The great day arrived and we went to collect the game. Sure enough we got a free Bugs Bunny Alarm Clock. Bugs was supposed to rise out of a plastic simulated rabbit hole, clutching a carrot and utter the phrase "It's time to rise and shine Doc!" What fun, a novelty item that you could actually use or rather set in a guest bedroom to wake them up in the wee hours.
However, this is a STAMP DEMON tale, so you know there's a twist. We set the alarm, that was okay. We pushed down Bugs no problem. We then sat and waited for the grand moment to arrive - da da! Oh dear, Bugs didn't sound like Bugs at all. Infact he sounded like Elmer Fudd with a severe case of Laryngitis!! What's worse he repeated the same phrase over and over again!
Needless to say after setting the alarm to show my cousin Phil how bad it was, Bugs was put away for another day and that should have been that. We decided to leave Newark for various reasons and packed everything up in boxes and bags to set off for a new life in Scredington, Lincs.
As you will see later the house needed considerable work, even to be viewed as habitable, so lots of items are still in boxes to this day. Therefore, as time moved on The Bugs Bunny Alarm clock was forgotten about, that was the first mistake. The second was forgetting which box he was in.
All unopened boxes were placed in the shop, which was half derelict and had no lights. Therefore, we could only remove stuff in daylight. We would move boxes about until we found what we wanted, often bumping stock in our quest for those items you need but can't find.
About this time we got a very pleasant surprise, the birth of our son Alex. We had managed to make the house comfortable and we looked forward to watching our son grow in our new home - it was then that it started!
We would go to bed and as all mums do my wife would drift into a light sleep listening out for the sounds of our baby son. However, it was not a baby that would wake her it was a wabbit!
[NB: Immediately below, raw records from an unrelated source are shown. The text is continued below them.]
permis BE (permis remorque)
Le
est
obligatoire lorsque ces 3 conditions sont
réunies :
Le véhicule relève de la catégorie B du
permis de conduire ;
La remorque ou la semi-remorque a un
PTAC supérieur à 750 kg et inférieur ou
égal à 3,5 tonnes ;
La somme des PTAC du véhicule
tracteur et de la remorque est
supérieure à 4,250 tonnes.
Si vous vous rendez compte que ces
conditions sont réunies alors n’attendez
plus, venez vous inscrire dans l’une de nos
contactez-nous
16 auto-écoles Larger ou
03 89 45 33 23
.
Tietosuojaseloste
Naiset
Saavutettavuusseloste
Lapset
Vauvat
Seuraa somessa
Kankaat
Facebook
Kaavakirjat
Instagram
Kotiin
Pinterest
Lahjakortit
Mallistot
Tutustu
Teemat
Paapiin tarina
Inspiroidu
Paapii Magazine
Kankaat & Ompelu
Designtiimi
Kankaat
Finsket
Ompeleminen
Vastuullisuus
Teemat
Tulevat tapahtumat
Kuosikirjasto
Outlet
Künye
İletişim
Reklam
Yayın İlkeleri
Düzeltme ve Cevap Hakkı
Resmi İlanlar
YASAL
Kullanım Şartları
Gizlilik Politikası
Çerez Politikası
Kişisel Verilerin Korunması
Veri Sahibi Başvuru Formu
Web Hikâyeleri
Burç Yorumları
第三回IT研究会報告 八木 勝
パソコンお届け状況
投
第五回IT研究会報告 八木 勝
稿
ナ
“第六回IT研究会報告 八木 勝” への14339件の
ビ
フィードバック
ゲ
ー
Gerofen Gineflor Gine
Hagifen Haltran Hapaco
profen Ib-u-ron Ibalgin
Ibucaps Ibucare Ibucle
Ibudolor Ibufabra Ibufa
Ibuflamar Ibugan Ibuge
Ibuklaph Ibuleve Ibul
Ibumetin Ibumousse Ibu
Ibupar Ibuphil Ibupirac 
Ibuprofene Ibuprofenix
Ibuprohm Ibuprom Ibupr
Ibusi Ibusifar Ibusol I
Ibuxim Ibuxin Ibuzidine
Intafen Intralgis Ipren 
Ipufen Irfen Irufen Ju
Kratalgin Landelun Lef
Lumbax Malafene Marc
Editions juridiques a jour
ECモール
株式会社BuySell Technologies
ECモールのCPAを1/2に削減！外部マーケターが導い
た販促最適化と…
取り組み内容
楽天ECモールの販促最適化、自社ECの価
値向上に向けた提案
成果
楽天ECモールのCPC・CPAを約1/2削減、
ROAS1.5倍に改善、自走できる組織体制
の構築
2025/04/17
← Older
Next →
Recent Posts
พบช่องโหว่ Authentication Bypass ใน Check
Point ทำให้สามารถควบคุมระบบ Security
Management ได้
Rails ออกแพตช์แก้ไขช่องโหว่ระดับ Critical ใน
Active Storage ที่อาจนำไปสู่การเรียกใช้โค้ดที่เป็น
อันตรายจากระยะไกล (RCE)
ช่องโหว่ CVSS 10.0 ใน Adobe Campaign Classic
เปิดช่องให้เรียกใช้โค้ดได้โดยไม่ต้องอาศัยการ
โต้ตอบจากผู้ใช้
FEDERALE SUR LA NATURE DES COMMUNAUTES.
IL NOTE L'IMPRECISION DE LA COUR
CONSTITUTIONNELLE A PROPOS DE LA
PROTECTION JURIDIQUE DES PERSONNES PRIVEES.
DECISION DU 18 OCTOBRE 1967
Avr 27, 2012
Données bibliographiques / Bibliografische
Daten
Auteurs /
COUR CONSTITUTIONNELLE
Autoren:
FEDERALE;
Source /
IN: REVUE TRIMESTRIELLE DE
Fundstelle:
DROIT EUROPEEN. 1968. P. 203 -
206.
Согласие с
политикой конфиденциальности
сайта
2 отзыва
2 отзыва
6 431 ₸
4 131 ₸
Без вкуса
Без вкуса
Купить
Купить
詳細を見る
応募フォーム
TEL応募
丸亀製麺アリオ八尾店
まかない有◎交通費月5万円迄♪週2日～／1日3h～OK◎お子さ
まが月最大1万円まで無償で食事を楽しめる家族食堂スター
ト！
One o'clock every morning "It's time to rise and shine Doc!" At which point I would be awoken by my wife's complaints about the time, the voice and its volume.
I would have to go downstairs in winter, enter the shop search the gloom for an Elmer Bugs alarm clock! Over and over again "It's time to rise and shine Doc!" I couldn't throw boxes around as the shop is directly below the nursery. After a good few minutes searching, I would trudge upstairs. Fudd Bugs having stopped for the night, my son well you know babies!
This went on for weeks in daylight we searched no Bugs Bunny. At night I frantically sifted no alarm clock. Finally, we got accustomed to Bugs. If we were sound asleep no problem. If we weren't it was another trip downstairs. However, this tale has a happy ending.
One Saturday I was working in the shop and I found The Bugs Bunny Alarm Clock. It really was time to rise and shine for Bugs Bunny. No selling him off in years to come as a collectable on eBay! I pulled Bugs out of his hole ripped off his wires and smashed him with a hammer. Overkill - maybe, vengence is mine - definitely!! I killed the Wabbit!
Please don't take this the wrong way, I'm not a violent man, but at that point I was a Ginger on the edge! IMPORTANT NOTICE: No weal wabbits were waped, wavaged or wuined when witing this tale.